Karmin also announces that it has granted to certain directors, officers and consultants of Karmin an aggregate total of 4,200,000 incentive stock options at the exercise price of $0.25 per share for a period of five (5) years from the date of issue, being January 10, 2017.
The Common Shares are listed on the TSX Venture Exchange and trade under the symbol “KAR”. The principal business of Karmin is to acquire, explore and develop resource properties in Brazil and Peru. Karmin owns 30% of the Aripuanã̃ Zinc Project, one of the largest undeveloped zinc projects in Brazil. The Aripuanã̃ Zinc Project covers a mineralized massive-sulphide district that includes five areas of mineralization (Ambrex, Arex, Babaçú, Massaranduba and Mocoto) over a 25- kilometre strike length. Votorantim owns 70% of the Aripuanã̃ Zinc Project, but assumes 100% of the project costs until the completion of a bankable feasibility study. Karmin also owns 100% interest in: (a) the Aripuanã̃ Gold-Silver Project, which encompasses the gold and silver mineralization associated with near-surface oxidized portions of numerous massive-sulphide deposits in the 820-square-kilometre Aripuanã̃ Zinc Project in north-western Brazil; and (b) the 25-square-kilometre Cushuro Gold Project located in the world-class Alto Chicama gold-mining district of northern Peru.

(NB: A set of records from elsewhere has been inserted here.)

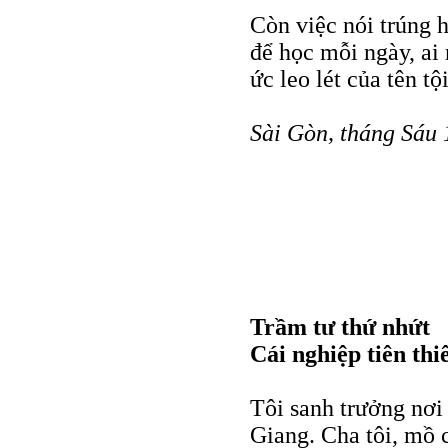
Còn việc nói trúng h
để học mỗi ngày, ai 
ức leo lét của tên t
Sài Gòn, tháng Sáu
Trầm tư thứ nhứt
Cái nghiệp tiên thi
Tôi sanh trưởng nơi
Giang. Cha tôi, mồ c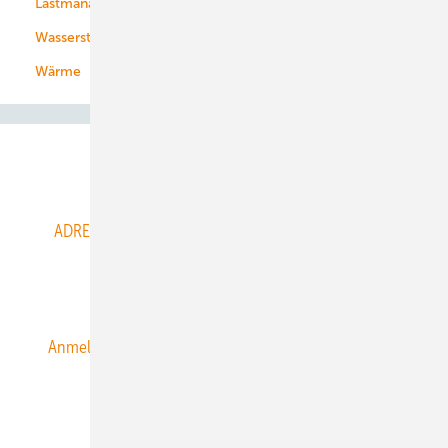
Lastmanagement
Wasserstoff
Wärme
Abo- & Leserservice
ADRESSBUCH der WIND- und SOLARENERGIE
AGB
Alle Inhalte chronologisch
Anmelden
Anmeldung & Registrierung
Datenschutz
E-Paper
ERNEUERBARE ENERGIEN abonnieren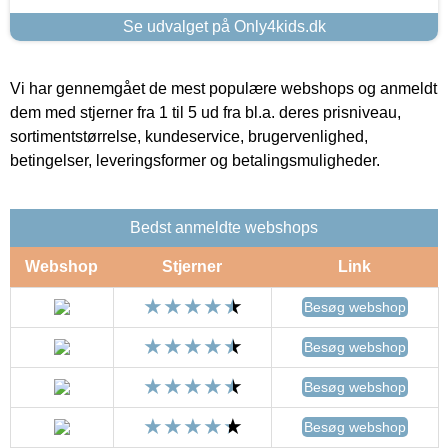
Se udvalget på Only4kids.dk
Vi har gennemgået de mest populære webshops og anmeldt
dem med stjerner fra 1 til 5 ud fra bl.a. deres prisniveau,
sortimentstørrelse, kundeservice, brugervenlighed,
betingelser, leveringsformer og betalingsmuligheder.
Bedst anmeldte webshops
Webshop
Stjerner
Link
Besøg webshop
Besøg webshop
Besøg webshop
Besøg webshop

For further information please contact:
David W. Brace
Chief Executive Officer
Tel: (416) 367-0369
Chief Financial Officer
Tel: (519) 337-5302
Disclaimer Relating to Forward-Looking Information
This news release contains forward-looking statements that are based on the belief of management and reflect Karmin’s current expectations. Forward-looking statements include, but are not limited to, possible events and statements. The words “plans,” “expects,” “is expected,” “scheduled,” “estimates,” “forecasts,” “projects,” “intends,” anticipates,” or “believes,” or variations of such words and phrases or statements that certain actions, events or results “may,” “could,” “would,” “might,” or “will be taken,” “occur,” and similar expressions identify forward-looking statements. The forward-looking statements and information in this press release include, but are not limited to, information relating to the business plans of Karmin and the closing of the Offering. Such statements and information reflect the current view of Karmin with respect to risks and uncertainties that may cause actual results to differ materially from those contemplated in those forward-looking statements and information. The forward-looking statements contained in this news release are made as of the date of this news release. Readers should not place undue importance on forward-looking information and should not rely upon this information as of any other date. Except as required by law, Karmin disclaims any intention and assumes no obligation to update or revise any forward-looking statements, whether as a result of new information, future events or otherwise. Additionally, Karmin undertakes no obligation to comment on the expectations of, or statements made by, third parties in respect of the matters discussed above.
The TSX Venture Exchange has not reviewed and does not accept responsibility for the adequacy or accuracy of this news release.